I try Xen, but it doesn't work because I think it may use only hardware virtualization.
Windows 7 is closed source, so I cannot use para-virtualization. So only thing is full virtualization (application virtualization, dynamic translation) but it seems to work very slowly and only tool I know for this is VMWare, but it proprietary and I want something free.
May you suggest my the best way to virtualize installed on hard disk Windows 7 on Linux with open source program?
Thank you for ahead.
There is a Kernel based version of Xen in CentOS that may run this better, alternatively you might wanna give KVM(Kernel-based Virtual Machine) a look at... the fact the CPU doesn't support Intel VT however probably means anything that does run it, will have performance issues anyway.
There is a Kernel based version of Xen in CentOS that may run this better, alternatively you might wanna give KVM(Kernel-based Virtual Machine) a look at... the fact the CPU doesn't support Intel VT however probably means anything that does run it, will have performance issues anyway.
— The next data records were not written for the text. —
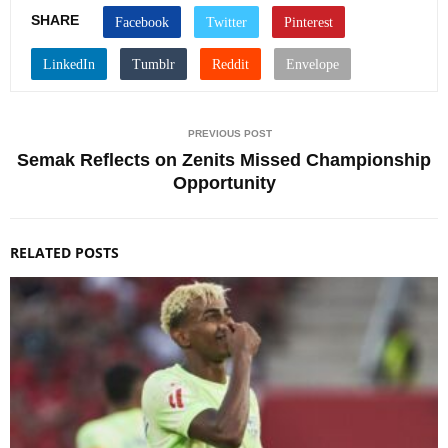
SHARE
PREVIOUS POST
Semak Reflects on Zenits Missed Championship
Opportunity
RELATED POSTS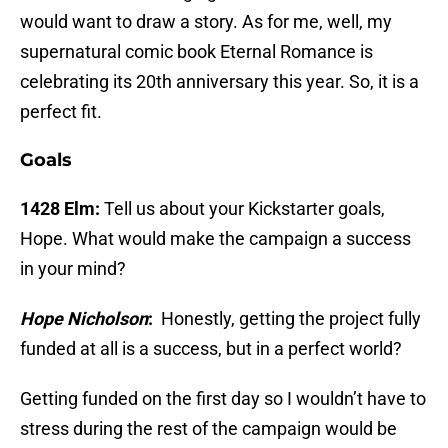
would want to draw a story. As for me, well, my
supernatural comic book Eternal Romance is
celebrating its 20th anniversary this year. So, it is a
perfect fit.
Goals
1428 Elm:
Tell us about your Kickstarter goals,
Hope. What would make the campaign a success
in your mind?
Hope Nicholson
:
Honestly, getting the project fully
funded at all is a success, but in a perfect world?
Getting funded on the first day so I wouldn’t have to
stress during the rest of the campaign would be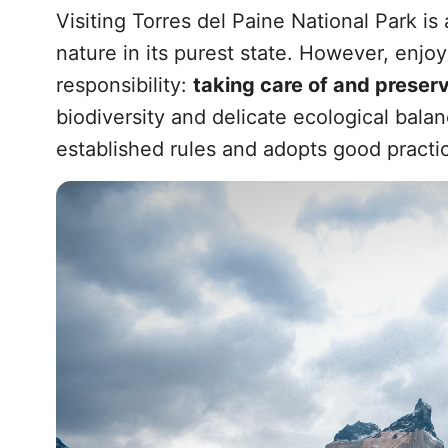
Visiting Torres del Paine National Park i
nature in its purest state. However, enjoy
responsibility:
taking care of and preser
biodiversity and delicate ecological balanc
established rules and adopts good practic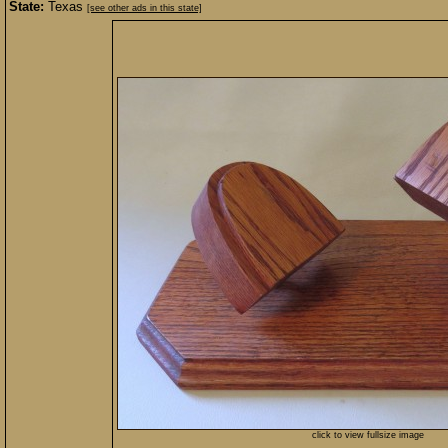
State:
Texas
[see other ads in this state]
click to view fullsize image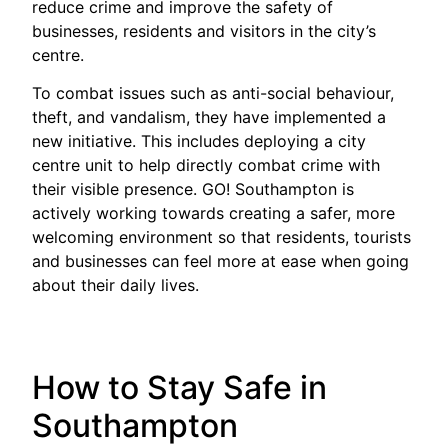
reduce crime and improve the safety of
businesses, residents and visitors in the city’s
centre.
To combat issues such as anti-social behaviour,
theft, and vandalism, they have implemented a
new initiative. This includes deploying a city
centre unit to help directly combat crime with
their visible presence. GO! Southampton is
actively working towards creating a safer, more
welcoming environment so that residents, tourists
and businesses can feel more at ease when going
about their daily lives.
How to Stay Safe in
Southampton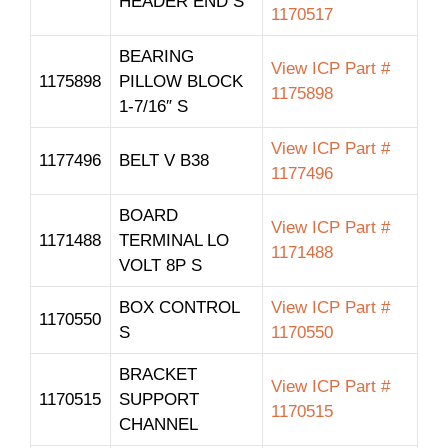
HEADER END S
1170517
BEARING
View ICP Part #
1175898
PILLOW BLOCK
1175898
1-7/16″ S
View ICP Part #
1177496
BELT V B38
1177496
BOARD
View ICP Part #
1171488
TERMINAL LO
1171488
VOLT 8P S
BOX CONTROL
View ICP Part #
1170550
S
1170550
BRACKET
View ICP Part #
1170515
SUPPORT
1170515
CHANNEL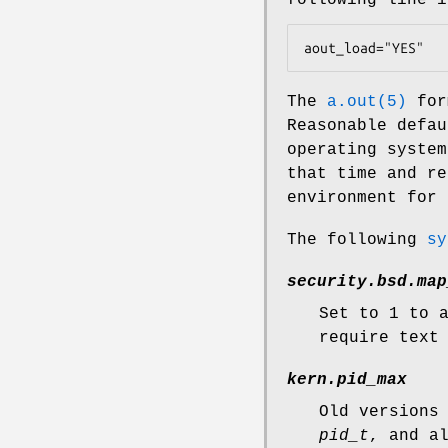
aout_load="YES"
The
a.out(5)
form
Reasonable defau
operating system
that time and re
environment for 
The following
sy
security.bsd.map
Set to 1 to 
require text
kern.pid_max
Old versions
pid_t
, and a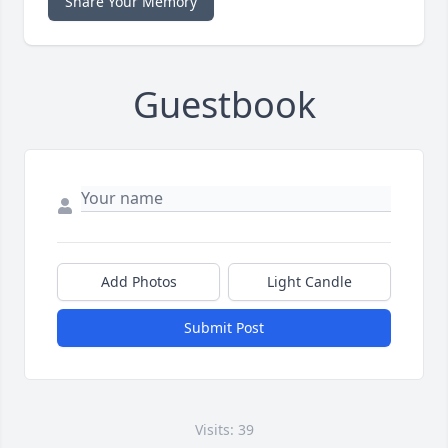
Share Your Memory
Guestbook
Add Photos
Light Candle
Submit Post
Visits: 39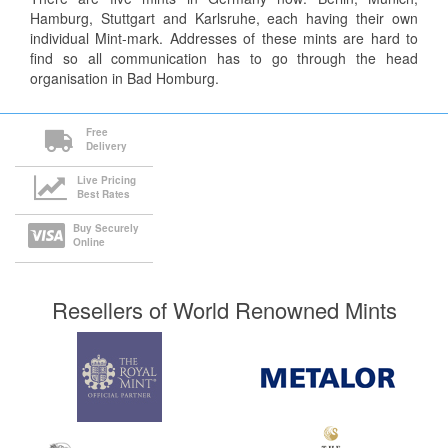
Hamburg, Stuttgart and Karlsruhe, each having their own
individual Mint-mark. Addresses of these mints are hard to
find so all communication has to go through the head
organisation in Bad Homburg.
Free
Delivery
Live Pricing
Best Rates
Buy Securely
Online
Resellers of World Renowned Mints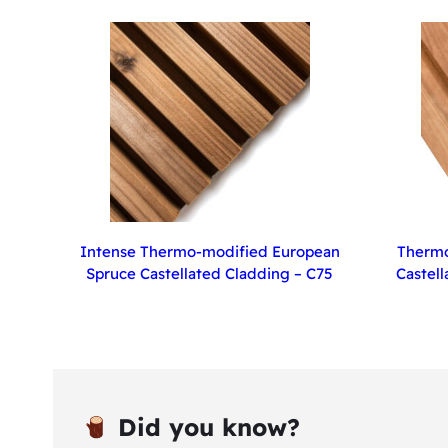
Intense Thermo-modified European
Thermo
Spruce Castellated Cladding – C75
Castell
Did you know?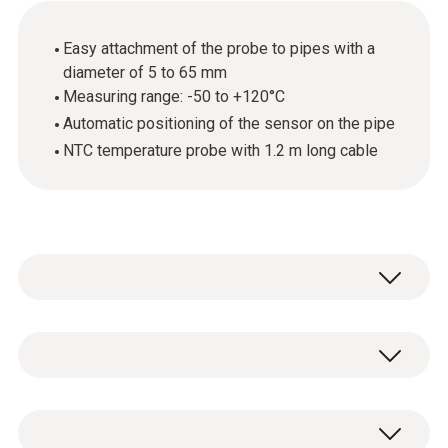
Easy attachment of the probe to pipes with a
diameter of 5 to 65 mm
Measuring range: -50 to +120°C
Automatic positioning of the sensor on the pipe
NTC temperature probe with 1.2 m long cable
Use this temperature probe with NTC sensor
to carry out surface temperature
measurements on pipes with a pipe diameter
General technical data
of 5 mm to 65 mm. The probe, for example,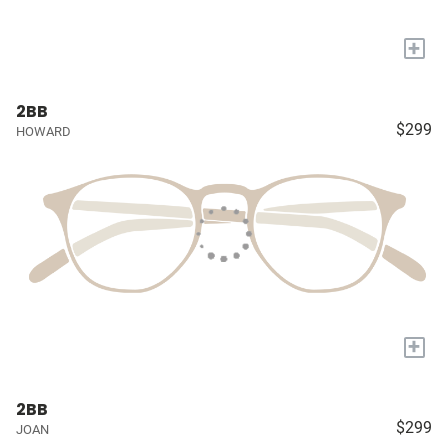
+
2BB
$299
HOWARD
+
2BB
$299
JOAN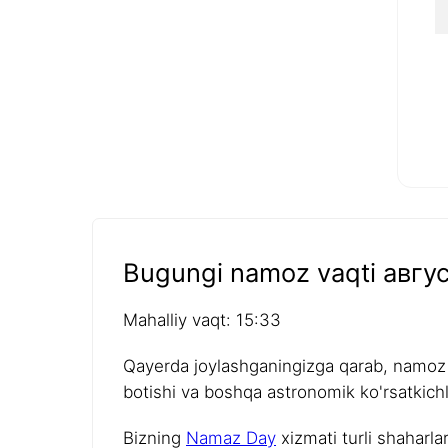
Bugungi namoz vaqti авгус
Mahalliy vaqt: 15:33
Qayerda joylashganingizga qarab, namoz v
botishi va boshqa astronomik ko'rsatkichla
Bizning
Namaz Day
xizmati turli shaharla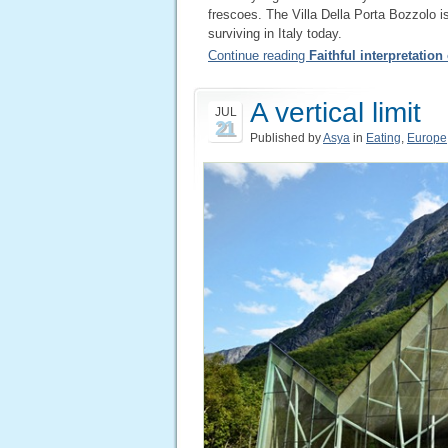
frescoes. The Villa Della Porta Bozzolo i
surviving in Italy today.
Continue reading
Faithful interpretation
A vertical limit
JUL
21
Published by
Asya
in
Eating
,
Europe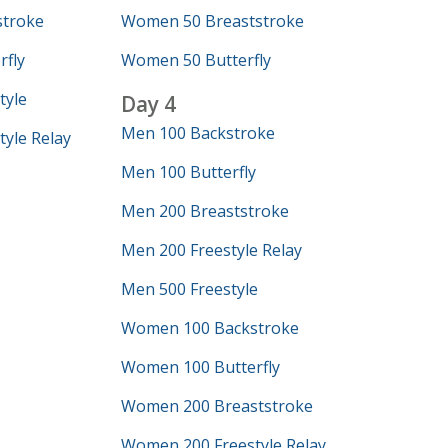
troke
Women 50 Breaststroke
fly
Women 50 Butterfly
tyle
Day 4
Men 100 Backstroke
yle Relay
Men 100 Butterfly
Men 200 Breaststroke
Men 200 Freestyle Relay
Men 500 Freestyle
Women 100 Backstroke
Women 100 Butterfly
Women 200 Breaststroke
Women 200 Freestyle Relay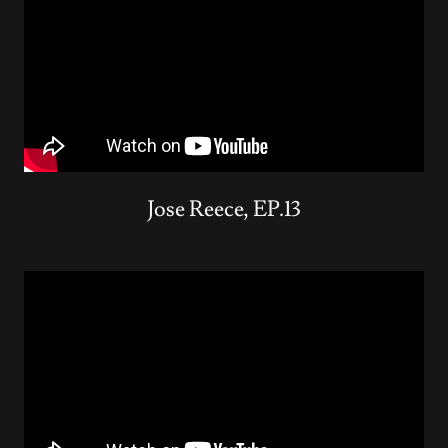
Jose Reece, EP.13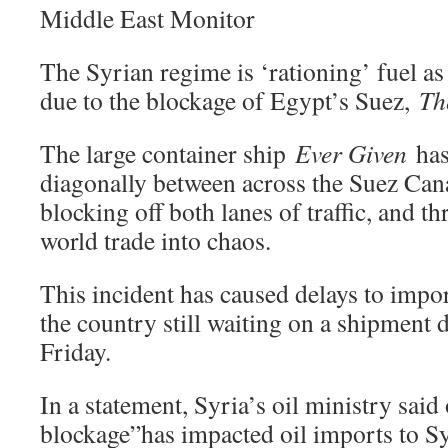
Middle East Monitor
The Syrian regime is ‘rationing’ fuel a
due to the blockage of Egypt’s Suez,
Th
The large container ship
Ever Given
has
diagonally between across the Suez Cana
blocking off both lanes of traffic, and 
world trade into chaos.
This incident has caused delays to import
the country still waiting on a shipment d
Friday.
In a statement, Syria’s oil ministry said
blockage”has impacted oil imports to Sy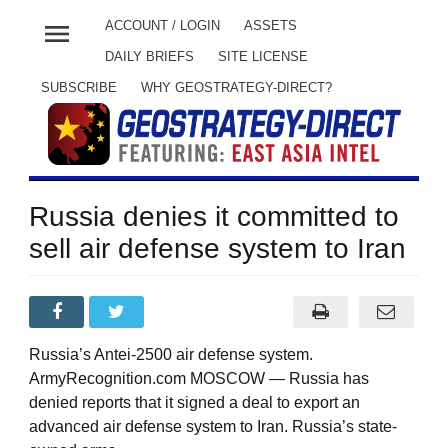
menu
ACCOUNT / LOGIN
ASSETS
DAILY BRIEFS
SITE LICENSE
SUBSCRIBE
WHY GEOSTRATEGY-DIRECT?
Russia denies it committed to
sell air defense system to Iran
Russia’s Antei-2500 air defense system.
ArmyRecognition.com MOSCOW — Russia has
denied reports that it signed a deal to export an
advanced air defense system to Iran. Russia’s state-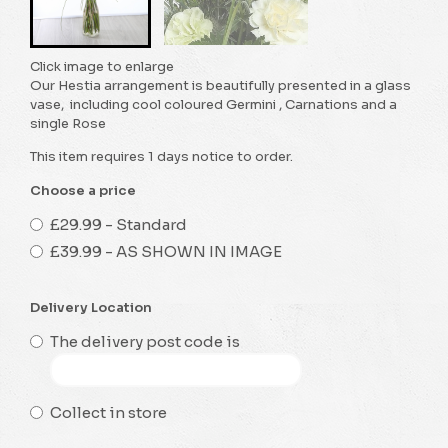
Click image to enlarge
Our Hestia arrangement is beautifully presented in a glass
vase, including cool coloured Germini , Carnations and a
single Rose
This item requires 1 days notice to order.
Choose a price
£29.99 - Standard
£39.99 - AS SHOWN IN IMAGE
Delivery Location
The delivery post code is
Collect in store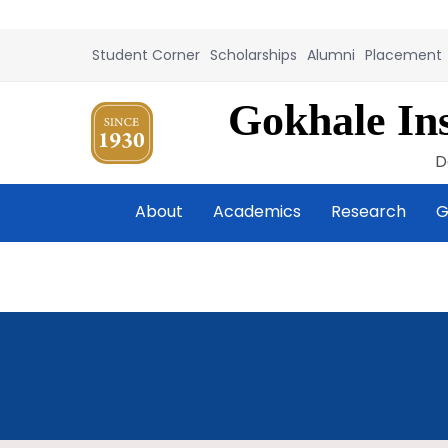
Student Corner
Scholarships
Alumni
Placement
Gokhale Ins
D
About
Academics
Research
G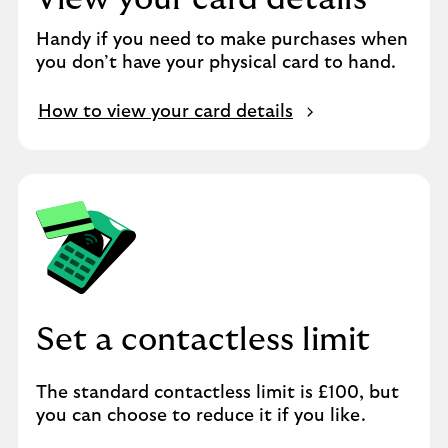
Handy if you need to make purchases when
you don’t have your physical card to hand.
How to view your card details
Set a contactless limit
The standard contactless limit is £100, but
you can choose to reduce it if you like.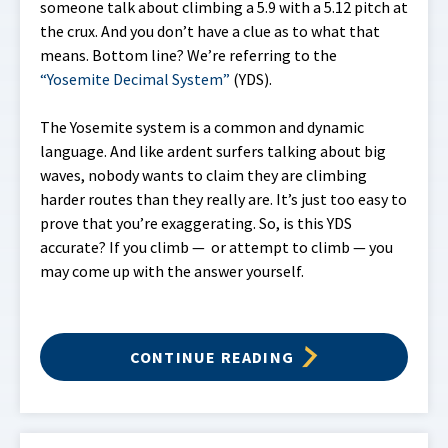
someone talk about climbing a 5.9 with a 5.12 pitch at
the crux. And you don’t have a clue as to what that
means. Bottom line? We’re referring to the
“Yosemite Decimal System”
(YDS).
The Yosemite system is a common and dynamic
language. And like ardent surfers talking about big
waves, nobody wants to claim they are climbing
harder routes than they really are. It’s just too easy to
prove that you’re exaggerating. So, is this YDS
accurate? If you climb — or attempt to climb — you
may come up with the answer yourself.
CONTINUE READING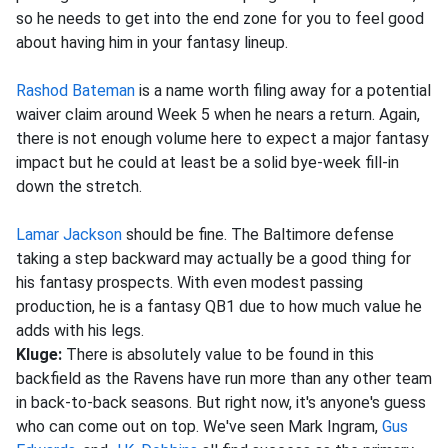
so he needs to get into the end zone for you to feel good
about having him in your fantasy lineup.
Rashod Bateman
is a name worth filing away for a potential
waiver claim around Week 5 when he nears a return. Again,
there is not enough volume here to expect a major fantasy
impact but he could at least be a solid bye-week fill-in
down the stretch.
Lamar Jackson
should be fine. The Baltimore defense
taking a step backward may actually be a good thing for
his fantasy prospects. With even modest passing
production, he is a fantasy QB1 due to how much value he
adds with his legs.
Kluge:
There is absolutely value to be found in this
backfield as the Ravens have run more than any other team
in back-to-back seasons. But right now, it's anyone's guess
who can come out on top. We've seen Mark Ingram,
Gus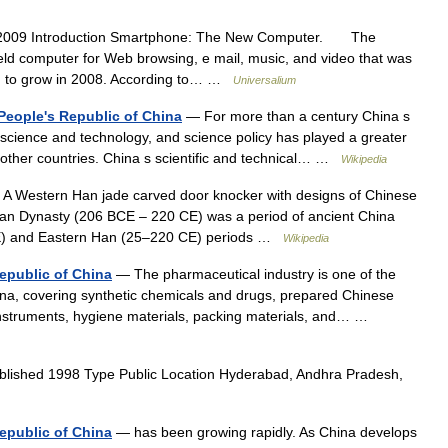
2009 Introduction Smartphone: The New Computer. The
eld computer for Web browsing, e mail, music, and video that was
ued to grow in 2008. According to… …
Universalium
 People's Republic of China
— For more than a century China s
 science and technology, and science policy has played a greater
ny other countries. China s scientific and technical… …
Wikipedia
A Western Han jade carved door knocker with designs of Chinese
Han Dynasty (206 BCE – 220 CE) was a period of ancient China
CE) and Eastern Han (25–220 CE) periods …
Wikipedia
Republic of China
— The pharmaceutical industry is one of the
hina, covering synthetic chemicals and drugs, prepared Chinese
instruments, hygiene materials, packing materials, and… …
lished 1998 Type Public Location Hyderabad, Andhra Pradesh,
epublic of China
— has been growing rapidly. As China develops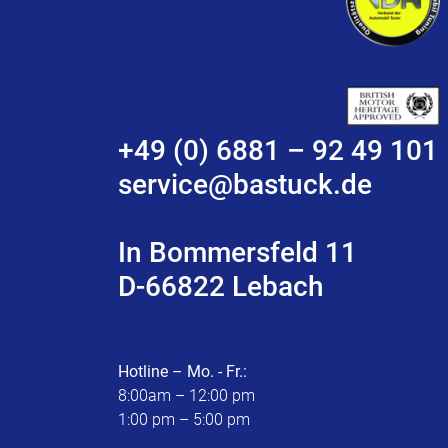
+49 (0) 6881 – 92 49 101
service@bastuck.de
In Bommersfeld 11
D-66822 Lebach
Hotline – Mo. - Fr.:
8:00am – 12:00 pm
1:00 pm – 5:00 pm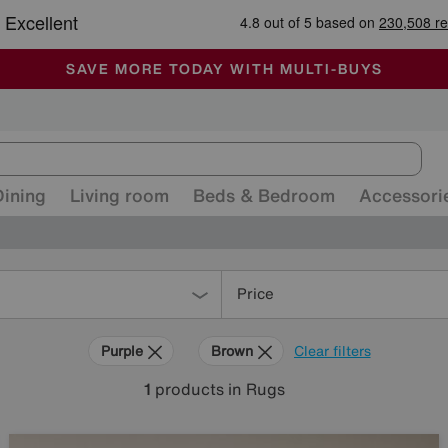
-
ALL OUR STORES ARE FULLY AIR-CONDITIONED
SAVE MORE TODAY WITH MULTI-BUYS
SALE - MANY OFFERS END SUNDAY
Dining
Living room
Beds & Bedroom
Accessori
Price
Purple
Brown
Clear filters
1
products
in Rugs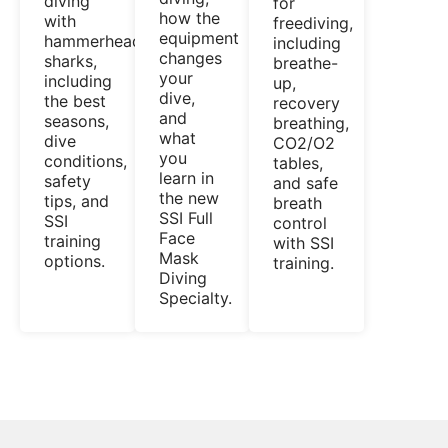
diving
for
how the
with
freediving,
equipment
hammerhead
including
changes
sharks,
breathe-
your
including
up,
dive,
the best
recovery
and
seasons,
breathing,
what
dive
CO2/O2
you
conditions,
tables,
learn in
safety
and safe
the new
tips, and
breath
SSI Full
SSI
control
Face
training
with SSI
Mask
options.
training.
Diving
Specialty.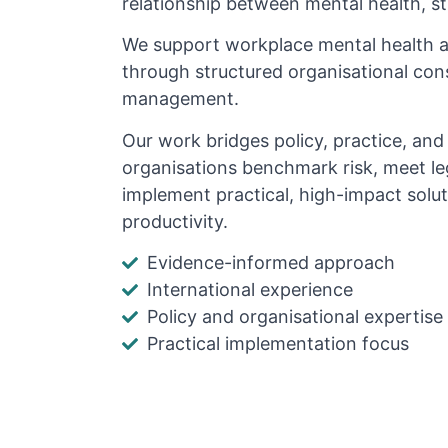
relationship between mental health, s
We support workplace mental health 
through structured organisational cons
management.
Our work bridges policy, practice, an
organisations benchmark risk, meet le
implement practical, high-impact solu
productivity.
Evidence-informed approach
International experience
Policy and organisational expertise
Practical implementation focus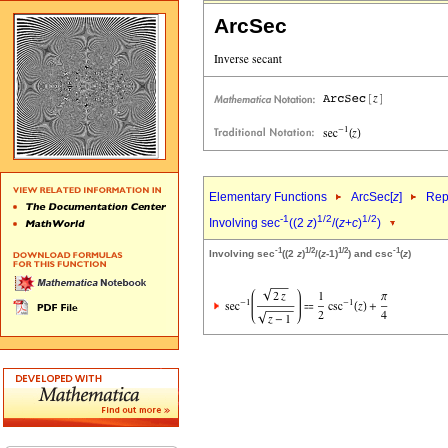
ArcSec
Elementary Functions
ArcSec[
z
]
Rep
-1
1/2
1/2
Involving sec
((2
z
)
/(
z
+
c
)
)
-1
1/2
1/2
-1
Involving sec
((2
z
)
/(
z
-1)
) and csc
(
z
)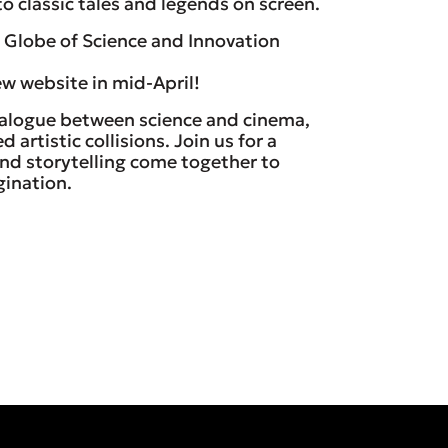
o classic tales and legends on screen.
Globe of Science and Innovation
w website in mid-April!
ialogue between science and cinema,
artistic collisions. Join us for a
 and storytelling come together to
gination.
I guess, I run the kernel based version:
[root@andreys-comp ~]# uname -a
Linux andreys-comp 2.6.18-194.8.1.el5xen #1 SMP Thu Jul 1 19:41:05 EDT 2010 x86_64 x86_64 x86_64 GNU/Linux
But it not helps me, I think I need to run in full virtualization? No?
If yes, how I say to Xen to activate domain in full virtualization?
Distribution: Debian 5 - Slackware 13.1 - Arch - Some others linuxes/*BSDs through KVM and Xen
Posts: 329
Rep:
if you want to run virtual windows, you'll need something like KVM/Xen with hardware-assisted virtualization (Intel VT/AMD-V) or just use full virtualization (QEMU, VirtualBox, others) which is the slowest method. You can't para-virtualize windows on linux, sadly.
[root@andreys-comp ~]# uname -a
Linux andreys-comp 2.6.18-194.8.1.el5xen #1 SMP Thu Jul 1 19:41:05 EDT 2010 x86_64 x86_64 x86_64 GNU/Linux
Meaningless in the run of things, Xen by default runs as a hypervisor and thus all this could simply mean is the kernel loaded is one that loads the Xen Hypervisor first.
Quote:
But it not helps me, I think I need to run in full virtualization? No?
If yes, how I say to Xen to activate domain in full virtualization?
Without the CPU support you will have to use full virtualization what I am saying, is going to be horrifically slow.